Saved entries
+--

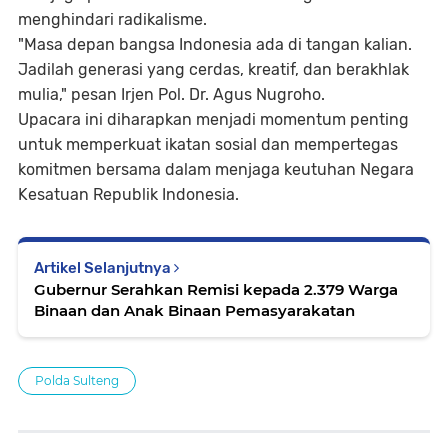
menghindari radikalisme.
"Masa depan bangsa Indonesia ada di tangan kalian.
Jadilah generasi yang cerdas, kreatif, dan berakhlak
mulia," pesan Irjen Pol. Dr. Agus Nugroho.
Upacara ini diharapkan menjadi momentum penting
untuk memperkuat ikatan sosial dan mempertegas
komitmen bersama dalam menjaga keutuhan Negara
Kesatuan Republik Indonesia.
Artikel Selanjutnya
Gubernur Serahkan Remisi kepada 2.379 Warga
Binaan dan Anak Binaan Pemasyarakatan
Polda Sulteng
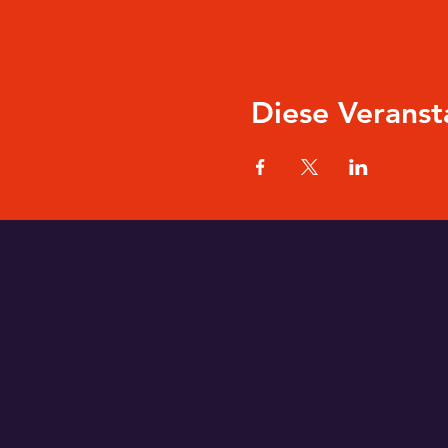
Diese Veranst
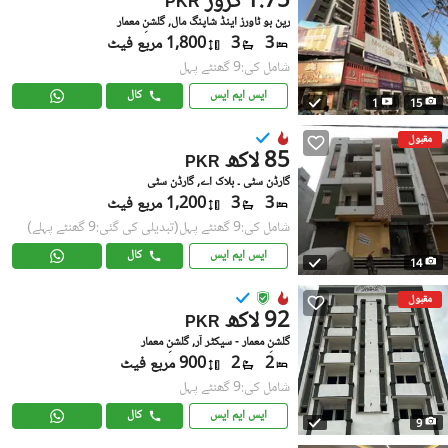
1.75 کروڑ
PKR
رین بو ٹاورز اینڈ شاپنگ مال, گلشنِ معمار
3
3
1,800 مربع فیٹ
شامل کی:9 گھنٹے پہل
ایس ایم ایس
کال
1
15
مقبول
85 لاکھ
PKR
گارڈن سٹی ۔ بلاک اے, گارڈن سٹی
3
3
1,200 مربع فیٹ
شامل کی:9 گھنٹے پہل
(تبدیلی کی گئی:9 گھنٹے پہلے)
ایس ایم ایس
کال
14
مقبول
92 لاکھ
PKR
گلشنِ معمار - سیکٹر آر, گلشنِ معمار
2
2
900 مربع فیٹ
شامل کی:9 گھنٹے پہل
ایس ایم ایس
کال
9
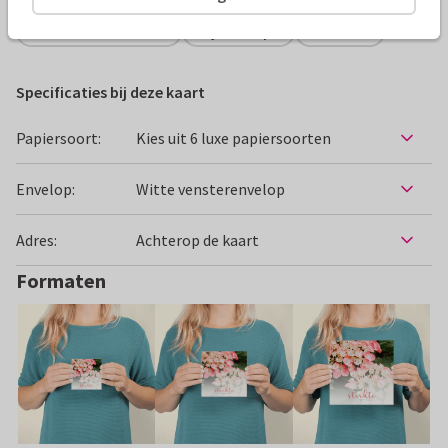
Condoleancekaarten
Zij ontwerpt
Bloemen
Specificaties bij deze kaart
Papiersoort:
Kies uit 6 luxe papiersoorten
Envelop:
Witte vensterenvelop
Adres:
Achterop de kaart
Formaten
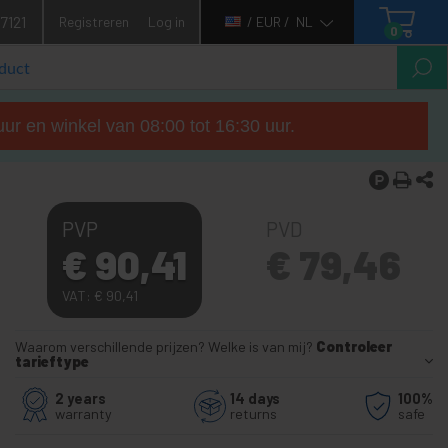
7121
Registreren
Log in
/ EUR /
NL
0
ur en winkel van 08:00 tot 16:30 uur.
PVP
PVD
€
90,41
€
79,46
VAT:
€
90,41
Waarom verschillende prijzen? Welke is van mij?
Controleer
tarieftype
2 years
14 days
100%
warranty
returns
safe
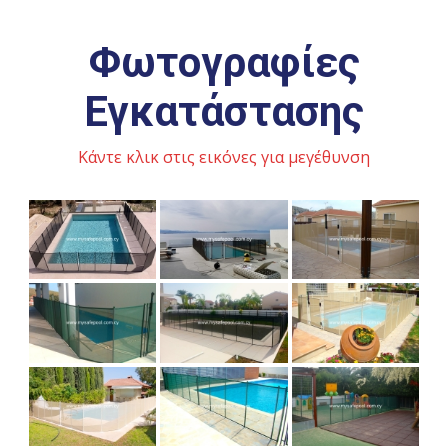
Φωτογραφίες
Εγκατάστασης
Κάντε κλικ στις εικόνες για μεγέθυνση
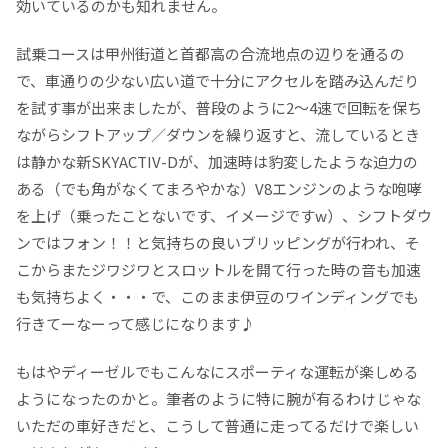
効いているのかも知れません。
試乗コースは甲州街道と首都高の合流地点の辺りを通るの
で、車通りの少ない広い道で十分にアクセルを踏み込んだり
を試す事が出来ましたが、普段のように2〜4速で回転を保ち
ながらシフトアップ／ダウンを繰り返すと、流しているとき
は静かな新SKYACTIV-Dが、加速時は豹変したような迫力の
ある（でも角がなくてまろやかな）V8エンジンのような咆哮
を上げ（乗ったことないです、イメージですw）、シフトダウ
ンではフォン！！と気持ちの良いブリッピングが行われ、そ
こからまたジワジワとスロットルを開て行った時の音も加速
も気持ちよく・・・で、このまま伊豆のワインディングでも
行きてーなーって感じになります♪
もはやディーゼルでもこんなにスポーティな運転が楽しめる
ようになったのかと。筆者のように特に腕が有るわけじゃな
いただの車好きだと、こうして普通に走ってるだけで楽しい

+--

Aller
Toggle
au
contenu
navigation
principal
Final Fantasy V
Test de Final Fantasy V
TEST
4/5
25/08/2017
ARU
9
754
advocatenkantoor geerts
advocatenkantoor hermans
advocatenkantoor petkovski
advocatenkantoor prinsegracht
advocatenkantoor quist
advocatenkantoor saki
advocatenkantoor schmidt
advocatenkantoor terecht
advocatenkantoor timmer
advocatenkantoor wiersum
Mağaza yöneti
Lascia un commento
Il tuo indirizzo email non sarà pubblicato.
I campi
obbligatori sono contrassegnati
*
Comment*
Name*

+--

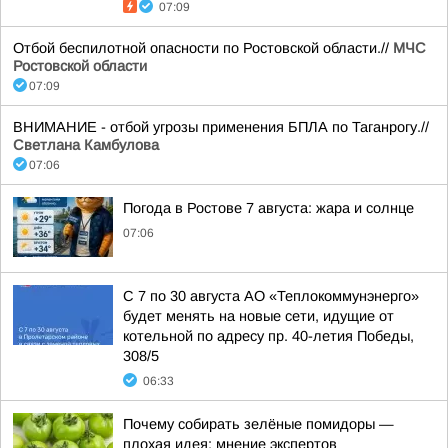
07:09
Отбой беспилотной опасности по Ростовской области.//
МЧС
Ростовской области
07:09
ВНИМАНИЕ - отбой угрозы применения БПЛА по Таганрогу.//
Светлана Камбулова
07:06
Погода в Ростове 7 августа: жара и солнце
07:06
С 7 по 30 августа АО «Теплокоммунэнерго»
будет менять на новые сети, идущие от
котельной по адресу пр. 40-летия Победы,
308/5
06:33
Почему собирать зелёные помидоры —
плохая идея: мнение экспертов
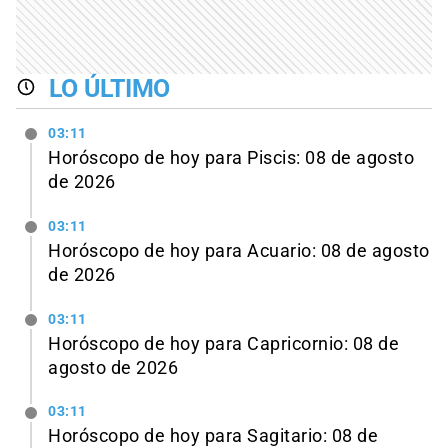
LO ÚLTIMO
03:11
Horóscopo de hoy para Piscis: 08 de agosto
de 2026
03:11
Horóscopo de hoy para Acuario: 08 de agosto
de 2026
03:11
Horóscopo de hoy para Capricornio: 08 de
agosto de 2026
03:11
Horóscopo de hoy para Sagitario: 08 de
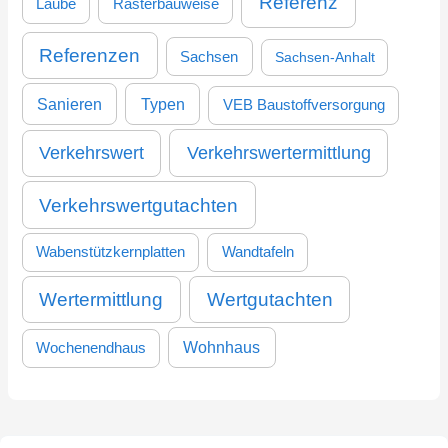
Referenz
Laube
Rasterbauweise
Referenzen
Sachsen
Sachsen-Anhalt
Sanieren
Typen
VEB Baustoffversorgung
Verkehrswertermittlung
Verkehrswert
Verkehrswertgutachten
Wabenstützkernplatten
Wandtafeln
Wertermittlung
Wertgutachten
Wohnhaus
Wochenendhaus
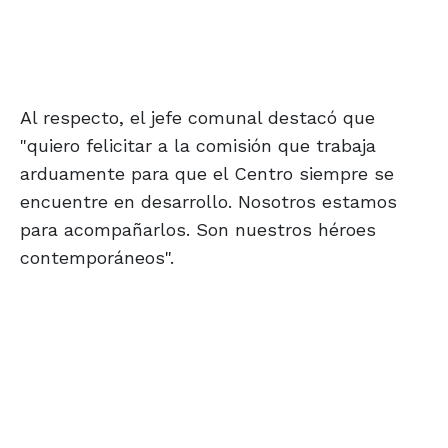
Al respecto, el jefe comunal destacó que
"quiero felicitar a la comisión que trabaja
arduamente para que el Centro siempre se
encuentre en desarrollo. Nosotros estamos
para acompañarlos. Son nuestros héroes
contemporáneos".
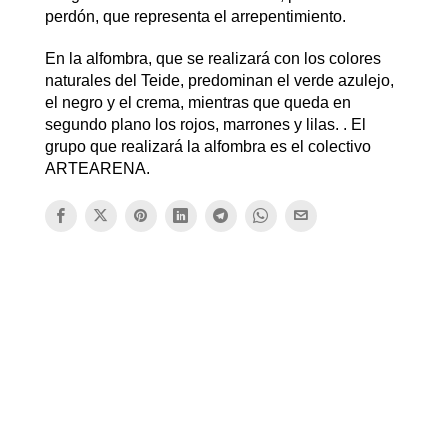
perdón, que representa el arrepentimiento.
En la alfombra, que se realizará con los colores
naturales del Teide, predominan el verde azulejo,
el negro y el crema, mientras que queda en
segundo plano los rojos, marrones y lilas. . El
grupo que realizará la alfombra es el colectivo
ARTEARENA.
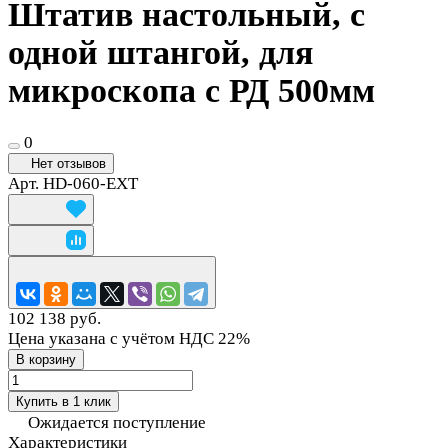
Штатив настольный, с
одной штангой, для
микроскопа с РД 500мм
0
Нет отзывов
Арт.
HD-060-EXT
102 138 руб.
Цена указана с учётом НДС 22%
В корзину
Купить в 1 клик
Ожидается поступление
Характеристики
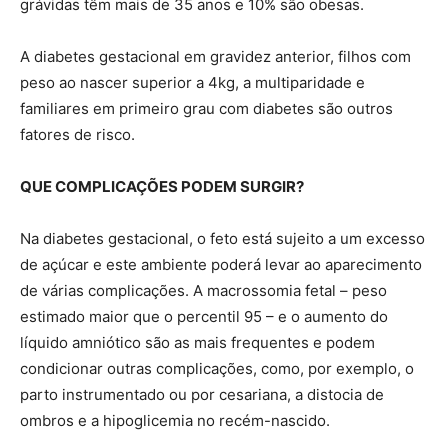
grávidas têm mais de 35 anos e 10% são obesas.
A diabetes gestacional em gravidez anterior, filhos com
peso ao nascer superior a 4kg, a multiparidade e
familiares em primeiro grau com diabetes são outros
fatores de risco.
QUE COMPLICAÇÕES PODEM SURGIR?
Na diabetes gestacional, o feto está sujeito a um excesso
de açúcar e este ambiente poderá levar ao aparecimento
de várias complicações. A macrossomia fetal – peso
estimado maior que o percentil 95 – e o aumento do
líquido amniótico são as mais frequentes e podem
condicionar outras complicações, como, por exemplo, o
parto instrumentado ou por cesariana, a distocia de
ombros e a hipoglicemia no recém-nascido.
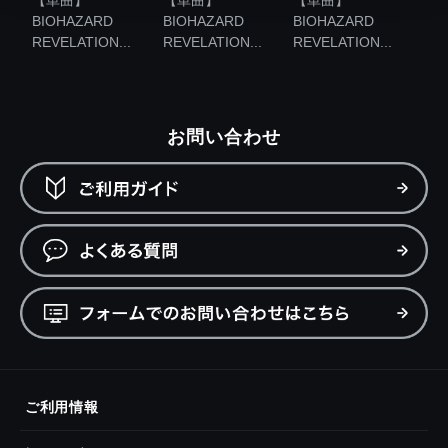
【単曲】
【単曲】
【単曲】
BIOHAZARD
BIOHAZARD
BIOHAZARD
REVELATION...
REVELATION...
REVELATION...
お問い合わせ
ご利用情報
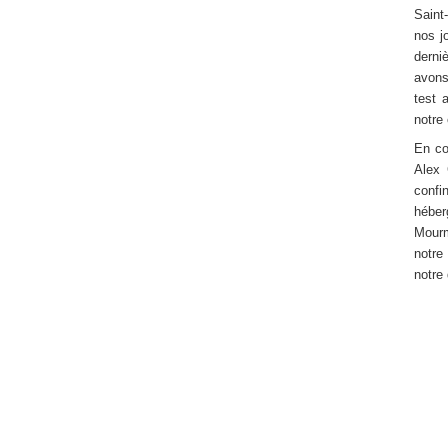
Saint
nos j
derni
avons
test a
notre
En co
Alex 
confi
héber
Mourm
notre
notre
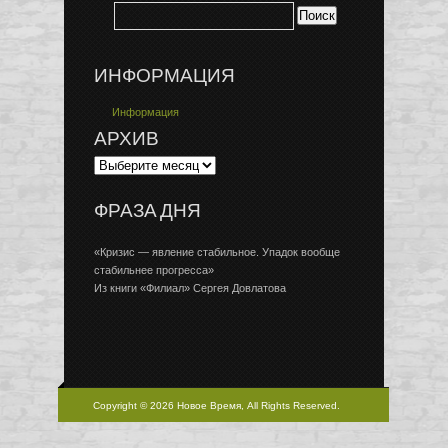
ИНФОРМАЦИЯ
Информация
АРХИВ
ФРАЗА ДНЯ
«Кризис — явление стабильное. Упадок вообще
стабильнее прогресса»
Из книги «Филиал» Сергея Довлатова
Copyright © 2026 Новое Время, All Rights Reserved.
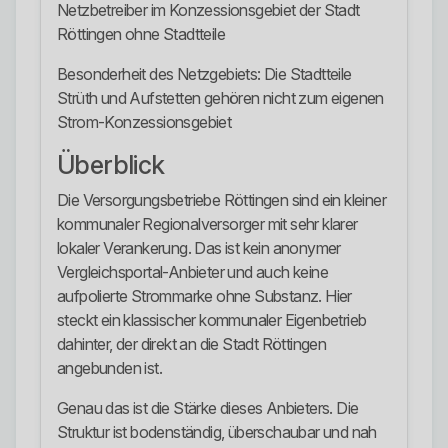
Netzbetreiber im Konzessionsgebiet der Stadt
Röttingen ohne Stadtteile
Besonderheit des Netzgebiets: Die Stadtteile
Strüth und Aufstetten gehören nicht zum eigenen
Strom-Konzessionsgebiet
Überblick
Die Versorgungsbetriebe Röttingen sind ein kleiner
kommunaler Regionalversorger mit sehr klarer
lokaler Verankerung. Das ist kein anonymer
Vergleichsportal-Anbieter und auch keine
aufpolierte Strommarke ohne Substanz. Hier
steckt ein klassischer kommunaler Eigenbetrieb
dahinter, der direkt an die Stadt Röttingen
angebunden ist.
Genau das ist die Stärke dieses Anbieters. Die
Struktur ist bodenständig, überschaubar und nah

+--

## Exercise requirements
Copy out each line of the records that holds the string "Final".

## Your response
Final Fantasy V
Test de Final Fantasy V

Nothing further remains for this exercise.